Jak w tytule. Po genialnej jedynce przyszła pora na dwójkę która płynnie kontynuowała wątki z
jedynki i przy tym zachowała klimat pierwowzoru dodając trochę więcej i lepszych efektów
specjalnych (które momentami faktycznie nie wyszły filmowi na dobre, ale widać że się starano).
Trójka miała troszkę inny klimacik i była równie dobra co dwójka.
Niestety - czwórka to już słaby gniocik. Coraz mniej jest w tych filmach zjawisk
paranormalnych a coraz więcej ględzenia głupot o jakichś wiedźmach, sabatach, kultach i
innych bzdurach, które może z fabularnego punktu widzenia są istotne, ale nie oszukujmy się - te
filmy mają przede wszystkim straszyć, a nie posiadać rozbudowaną historię, która i tak jest w tej
serii dość płytka.
No i wreszcie kolej na Marked Ones... w którym PA sięgnęło horrorowego dna. Przez cały film
wydarzyło się dosłownie... 5 zdarzeń paranormalnych? Częściowa lewitacja, opętanie, telekineza
użyta na psie, skok nadprzestrzenny i podróż w czasie. Z czego straszna nie była żadna z nich.
Znów - więcej gadania farmazonów niż samego straszenia jak w części 4, a właściwie to nawet
mniej.
Dla mnie gnój i metr mułu. dałem 3/10 ze względu na sentyment do serii, ale jeśli kolejna część
"z numerkiem" będzie taka słaba to chyba odpuszczę sobie tę serię...
W całej serii chodzi o chłopca - o Huntera. Dlatego też czwarta część była niezbędna, bowiem jako pojedyncze filmy PA są słabe, ale jako cała seria - łączą się w logiczną historię.

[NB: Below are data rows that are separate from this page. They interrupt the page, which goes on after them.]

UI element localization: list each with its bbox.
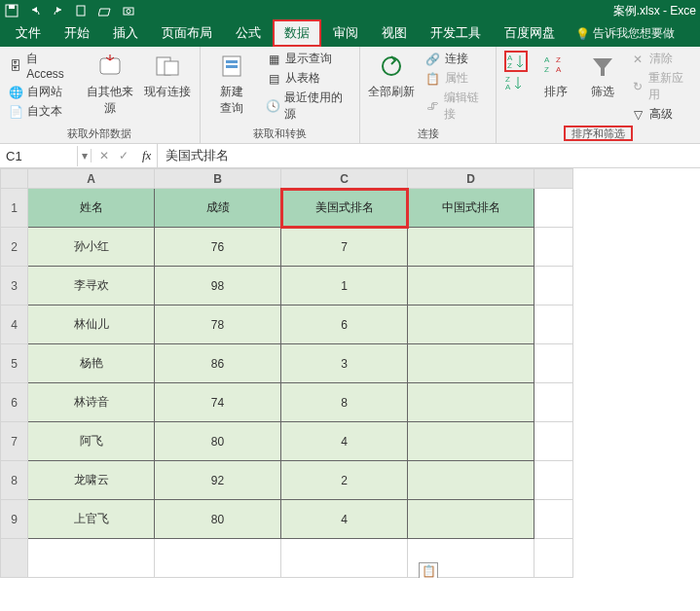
formula-bar[interactable]: 美国式排名: [157, 144, 700, 167]
col-header-A[interactable]: A: [28, 169, 155, 189]
refresh-all-button[interactable]: 全部刷新: [368, 51, 416, 100]
open-icon[interactable]: [97, 3, 113, 18]
row-header-5[interactable]: 5: [1, 344, 28, 383]
cell-E3[interactable]: [534, 267, 573, 306]
row-header-10[interactable]: [1, 539, 28, 578]
tab-view[interactable]: 视图: [370, 19, 419, 47]
tab-data[interactable]: 数据: [273, 19, 321, 47]
cell-A3[interactable]: 李寻欢: [28, 267, 155, 306]
save-icon[interactable]: [4, 3, 19, 18]
cell-B3[interactable]: 98: [155, 267, 281, 306]
row-header-4[interactable]: 4: [1, 306, 28, 344]
cell-A5[interactable]: 杨艳: [28, 344, 155, 383]
cell-B8[interactable]: 92: [155, 461, 281, 500]
advanced-filter-button[interactable]: ▽高级: [630, 106, 692, 123]
tab-review[interactable]: 审阅: [321, 19, 370, 47]
name-box-dropdown[interactable]: ▾: [78, 149, 92, 162]
cell-B7[interactable]: 80: [155, 422, 281, 461]
sort-desc-button[interactable]: ZA: [504, 74, 528, 91]
filter-button[interactable]: 筛选: [584, 51, 620, 100]
grid[interactable]: A B C D 1 姓名 成绩 美国式排名 中国式排名 2 孙小红 76 7 3…: [0, 168, 573, 578]
cell-B4[interactable]: 78: [155, 306, 281, 344]
cell-E5[interactable]: [534, 344, 573, 383]
tab-insert[interactable]: 插入: [101, 19, 150, 47]
cell-E7[interactable]: [534, 422, 573, 461]
cell-D1[interactable]: 中国式排名: [408, 189, 534, 228]
from-table-button[interactable]: ▤从表格: [266, 70, 350, 87]
cell-D7[interactable]: [408, 422, 534, 461]
row-header-2[interactable]: 2: [1, 228, 28, 267]
row-header-6[interactable]: 6: [1, 383, 28, 422]
col-header-D[interactable]: D: [408, 169, 534, 189]
select-all-corner[interactable]: [1, 169, 28, 189]
fx-icon[interactable]: fx: [136, 148, 157, 163]
tab-formulas[interactable]: 公式: [224, 19, 273, 47]
cell-A6[interactable]: 林诗音: [28, 383, 155, 422]
cell-D3[interactable]: [408, 267, 534, 306]
recent-sources-button[interactable]: 🕓最近使用的源: [266, 90, 350, 123]
cell-A10[interactable]: [28, 539, 155, 578]
from-other-sources-button[interactable]: 自其他来源: [86, 51, 133, 117]
from-text-button[interactable]: 📄自文本: [8, 103, 76, 120]
cell-D9[interactable]: [408, 500, 534, 539]
cell-C10[interactable]: [281, 539, 408, 578]
worksheet[interactable]: A B C D 1 姓名 成绩 美国式排名 中国式排名 2 孙小红 76 7 3…: [0, 168, 700, 578]
cell-C5[interactable]: 3: [281, 344, 408, 383]
from-access-button[interactable]: 🗄自 Access: [8, 51, 76, 81]
name-box[interactable]: C1: [0, 146, 78, 166]
tab-file[interactable]: 文件: [4, 19, 53, 47]
cell-D6[interactable]: [408, 383, 534, 422]
cell-C4[interactable]: 6: [281, 306, 408, 344]
cell-D8[interactable]: [408, 461, 534, 500]
cell-E10[interactable]: [534, 539, 573, 578]
row-header-8[interactable]: 8: [1, 461, 28, 500]
cell-C8[interactable]: 2: [281, 461, 408, 500]
cell-D5[interactable]: [408, 344, 534, 383]
col-header-E[interactable]: [534, 169, 573, 189]
tab-dev[interactable]: 开发工具: [419, 19, 493, 47]
cell-B5[interactable]: 86: [155, 344, 281, 383]
sort-dialog-button[interactable]: AZZA 排序: [537, 51, 573, 100]
cell-A8[interactable]: 龙啸云: [28, 461, 155, 500]
tell-me-search[interactable]: 💡 告诉我您想要做: [567, 20, 682, 47]
new-query-button[interactable]: 新建 查询: [208, 51, 256, 117]
col-header-C[interactable]: C: [281, 169, 408, 189]
cell-B10[interactable]: [155, 539, 281, 578]
existing-connections-button[interactable]: 现有连接: [143, 51, 191, 100]
cell-E1[interactable]: [534, 189, 573, 228]
cell-A2[interactable]: 孙小红: [28, 228, 155, 267]
cell-E2[interactable]: [534, 228, 573, 267]
row-header-7[interactable]: 7: [1, 422, 28, 461]
cell-D4[interactable]: [408, 306, 534, 344]
row-header-9[interactable]: 9: [1, 500, 28, 539]
cell-B6[interactable]: 74: [155, 383, 281, 422]
cell-E6[interactable]: [534, 383, 573, 422]
cell-B2[interactable]: 76: [155, 228, 281, 267]
cell-A9[interactable]: 上官飞: [28, 500, 155, 539]
cell-A7[interactable]: 阿飞: [28, 422, 155, 461]
paste-options-button[interactable]: 📋: [419, 562, 438, 578]
cell-E8[interactable]: [534, 461, 573, 500]
tab-layout[interactable]: 页面布局: [150, 19, 224, 47]
cell-C6[interactable]: 8: [281, 383, 408, 422]
new-icon[interactable]: [74, 3, 90, 18]
cell-B9[interactable]: 80: [155, 500, 281, 539]
row-header-1[interactable]: 1: [1, 189, 28, 228]
connections-button[interactable]: 🔗连接: [425, 51, 489, 67]
cell-C7[interactable]: 4: [281, 422, 408, 461]
cell-E9[interactable]: [534, 500, 573, 539]
cell-B1[interactable]: 成绩: [155, 189, 281, 228]
col-header-B[interactable]: B: [155, 169, 281, 189]
tab-home[interactable]: 开始: [53, 19, 101, 47]
cell-C9[interactable]: 4: [281, 500, 408, 539]
sort-asc-button[interactable]: AZ: [504, 51, 528, 72]
cell-C3[interactable]: 1: [281, 267, 408, 306]
row-header-3[interactable]: 3: [1, 267, 28, 306]
show-queries-button[interactable]: ▦显示查询: [266, 51, 350, 67]
cell-A4[interactable]: 林仙儿: [28, 306, 155, 344]
cell-E4[interactable]: [534, 306, 573, 344]
cell-C2[interactable]: 7: [281, 228, 408, 267]
cell-D2[interactable]: [408, 228, 534, 267]
cell-A1[interactable]: 姓名: [28, 189, 155, 228]
tab-baidu[interactable]: 百度网盘: [493, 19, 567, 47]
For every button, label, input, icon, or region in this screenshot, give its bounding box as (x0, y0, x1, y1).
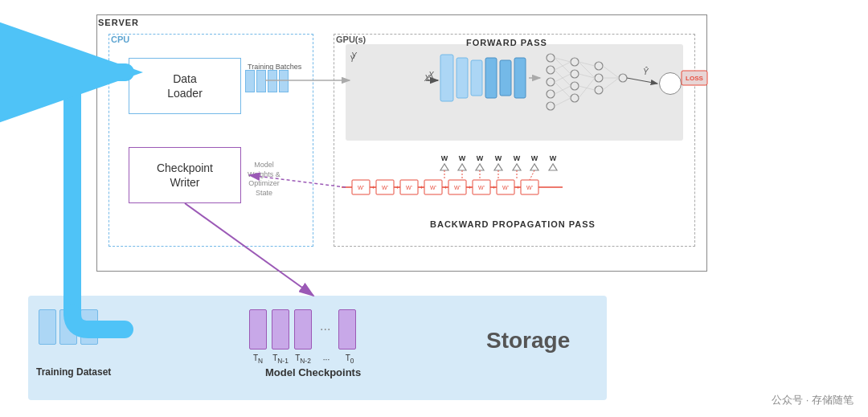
forward-pass-label: FORWARD PASS (466, 38, 547, 47)
checkpoint-label-row: TN TN-1 TN-2 ··· T0 (249, 354, 358, 365)
y-label: Y (350, 55, 355, 63)
checkpoint-item-1 (249, 309, 267, 350)
mini-batch-2 (256, 70, 266, 92)
cpu-label: CPU (111, 35, 129, 44)
checkpoint-dots: ··· (320, 322, 330, 337)
diagram-container: SERVER CPU GPU(s) FORWARD PASS DataLoade… (0, 0, 868, 417)
watermark: 公众号 · 存储随笔 (772, 393, 854, 407)
data-loader-text: DataLoader (167, 72, 203, 100)
dataset-dots: ··· (104, 320, 115, 334)
model-checkpoints-label: Model Checkpoints (265, 366, 361, 378)
cp-label-tn: TN (249, 354, 267, 365)
x-label: X (424, 74, 430, 83)
data-loader-box: DataLoader (129, 58, 241, 114)
dataset-item-2 (59, 309, 77, 345)
checkpoint-item-3 (294, 309, 312, 350)
checkpoint-item-4 (338, 309, 356, 350)
mini-batches (245, 70, 289, 92)
loss-circle (659, 72, 682, 95)
training-dataset-label: Training Dataset (36, 366, 111, 378)
forward-pass-area (346, 44, 683, 141)
server-label: SERVER (98, 18, 139, 27)
mini-batch-4 (279, 70, 289, 92)
checkpoint-items: ··· (249, 309, 356, 350)
checkpoint-writer-text: CheckpointWriter (157, 161, 213, 190)
mini-batch-3 (268, 70, 277, 92)
cp-label-tn2: TN-2 (294, 354, 312, 365)
cp-label-dots: ··· (317, 355, 336, 364)
backward-pass-label: BACKWARD PROPAGATION PASS (430, 219, 596, 229)
dataset-item-1 (39, 309, 56, 345)
gpu-label: GPU(s) (336, 35, 366, 44)
cp-label-t0: T0 (341, 354, 358, 365)
dataset-item-3 (80, 309, 98, 345)
loss-label: LOSS (686, 74, 706, 82)
cp-label-tn1: TN-1 (272, 354, 289, 365)
dataset-items: ··· (39, 309, 118, 345)
model-weights-label: ModelWeights &OptimizerState (248, 161, 280, 198)
checkpoint-writer-box: CheckpointWriter (129, 147, 241, 203)
checkpoint-item-2 (272, 309, 289, 350)
mini-batch-1 (245, 70, 255, 92)
storage-label: Storage (486, 328, 570, 354)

https://screenrant.com/paranormal-activity-ending-explained-2/
Zakończenie tego spin-offa jest zryte, nie podoba mi się że obok serii o Hunterze powstało coś alternatywnego o armii wiedźm. Dowiadujemy się że dzieci są naznaczane i zostają posłannikami, wchodzą do rodzin adopcyjnych by kontaktować się z pierworodnymi chłopcami. Lepsza jest podstawowa seria, ten film zamiast coś wyjaśnić, to porozpieprzał nowe wątki.